The ferry operator backed up against the pier and Elder Anderson backed his car onto the ramp. When we got to the other side he drove off frontwards into the town of Gouderak.
When we had picked up the missionaries' delft plates we went on a little drive. We had to stop every hundred yards to take pictures of all the charming homes and farm properties.
Some of these homes are quite new, but they still keep the Dutch architecture from hundreds of years ago.
We saw beautiful swans almost everywhere we looked. A few years ago they were in danger of becoming extinct so the government put a 'protected' status on them. Now it is unlawful to hunt or harm them, so they have flourished in the wetlands. If they are crossing the street, you wait for them to get to the other side before going on.
We have seen many thatched roofed homes, but this was our first thatched roofed garage. The roof actually moves up and down on the vertical poles. Consequently, different sized vehicles can be kept underneath.
Okay, what kind of bird would need a bird house this BIG?
Beach front property? Not much yard here. It is easier to get around by boat than on land.

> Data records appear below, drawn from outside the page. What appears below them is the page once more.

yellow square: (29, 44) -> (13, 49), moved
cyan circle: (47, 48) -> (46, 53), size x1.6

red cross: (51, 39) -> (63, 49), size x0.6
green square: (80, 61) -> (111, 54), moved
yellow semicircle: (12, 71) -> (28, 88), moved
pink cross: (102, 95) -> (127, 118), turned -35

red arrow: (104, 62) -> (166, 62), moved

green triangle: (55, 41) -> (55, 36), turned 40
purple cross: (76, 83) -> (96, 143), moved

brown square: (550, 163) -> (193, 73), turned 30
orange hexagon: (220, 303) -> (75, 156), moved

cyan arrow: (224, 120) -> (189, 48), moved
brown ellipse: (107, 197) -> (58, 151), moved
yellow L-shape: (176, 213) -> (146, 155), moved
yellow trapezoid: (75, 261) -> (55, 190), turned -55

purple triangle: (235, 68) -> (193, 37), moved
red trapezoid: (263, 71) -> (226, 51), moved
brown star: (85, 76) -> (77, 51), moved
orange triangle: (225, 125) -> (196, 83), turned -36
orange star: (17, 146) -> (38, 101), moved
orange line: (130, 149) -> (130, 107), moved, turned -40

Another gorgeous home. I liked the pretty sculptured schrubs and of course, the thatched roof.
And yes, there are churches in every little village.
These are just a few that we saw on our drive.

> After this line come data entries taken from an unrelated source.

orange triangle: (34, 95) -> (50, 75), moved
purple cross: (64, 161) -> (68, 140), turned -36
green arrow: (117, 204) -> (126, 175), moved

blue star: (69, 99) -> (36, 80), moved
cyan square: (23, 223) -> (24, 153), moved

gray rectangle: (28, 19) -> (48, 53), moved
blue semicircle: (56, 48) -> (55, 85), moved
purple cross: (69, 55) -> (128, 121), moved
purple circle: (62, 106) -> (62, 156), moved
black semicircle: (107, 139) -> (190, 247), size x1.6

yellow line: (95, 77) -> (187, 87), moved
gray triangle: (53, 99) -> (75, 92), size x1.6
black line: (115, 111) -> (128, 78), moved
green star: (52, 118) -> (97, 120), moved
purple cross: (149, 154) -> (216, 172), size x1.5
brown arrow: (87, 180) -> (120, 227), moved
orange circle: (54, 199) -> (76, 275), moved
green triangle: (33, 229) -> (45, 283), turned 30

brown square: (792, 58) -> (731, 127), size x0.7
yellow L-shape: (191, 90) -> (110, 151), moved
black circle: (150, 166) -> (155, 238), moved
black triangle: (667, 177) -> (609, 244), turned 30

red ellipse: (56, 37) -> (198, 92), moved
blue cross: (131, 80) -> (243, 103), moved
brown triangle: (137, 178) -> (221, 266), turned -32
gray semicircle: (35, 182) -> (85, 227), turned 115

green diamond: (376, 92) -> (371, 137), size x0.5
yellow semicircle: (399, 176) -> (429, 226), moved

In the town of Schoonhoven we stopped to visit the Antique Clock and Silver Museum. This small town is the only area in Holland where silversmiths plied their trade. They developed quite a beautiful style. Of course the silver was all imported because Holland doesn't have any precious metal or mineral deposits here - just water. LOTS of water.

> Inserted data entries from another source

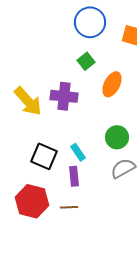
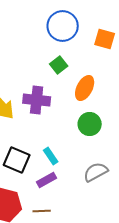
green circle: (117, 137) -> (90, 124), moved
purple rectangle: (74, 176) -> (47, 180), turned 66

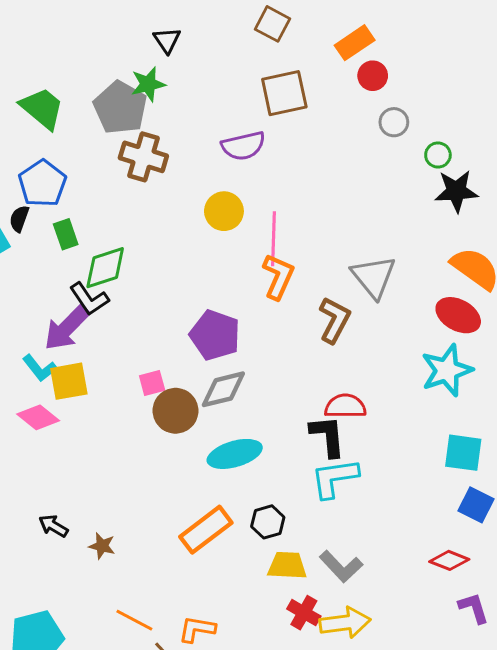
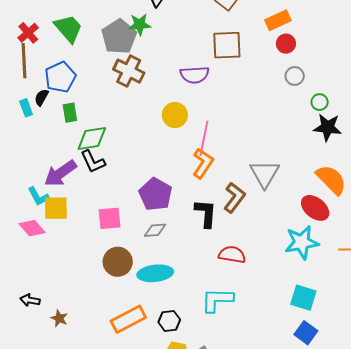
black L-shape: (89, 299) -> (93, 162), moved
pink square: (152, 383) -> (109, 218), size x1.4
gray diamond: (223, 389) -> (155, 230), size x0.7
brown circle: (175, 411) -> (118, 262), moved
black L-shape: (328, 436) -> (206, 213), moved
black arrow: (53, 526) -> (30, 300), turned -30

Netherlands Gold, Silver, and Clock Museum
Such a lot of fun cuckoo clocks. A lot of them were working and the chimes were going off at different times while we were there.
The grandfather clock on the right had a man standing with a fishing pole dipping down into the water. Each time the fishing pole came up again a minute had elapsed on the clock. What a clever design!
One of the many antique silver items on display. I tried to get a picture of the queen's coach and six horses pulling it. It was beautifully crafted, but the reflection from the glass made it impossible to get a clear picture.
This church in the center of town had such a HUGE steeple that it looked like it wouldl crush the building beneath.
Hey, it's sunny! Wow, what a pleasure to have to squint into the sun! We've only seen it about 3 times since we got here.
The river is a little misty because the sun only peaks out occasionally. We could see another ferry making its way back across the river.
The Dutch are so-o-o clean. Everywhere we've been the properties are always tidy and well-cared for. They take great pride in keeping their homes and farms in beautiful condition.
Picturesque, Yes? Not just the house, but the garden in front as well. So pretty!
And I can't resist the windmills. Of the 10,000 that were once in this country, there are only 950 left. I'm going to try to find them ALL.
A different style, and charming in its own right.
Did they build the windmill on the house or the house around the windmill?? We should have stopped and asked.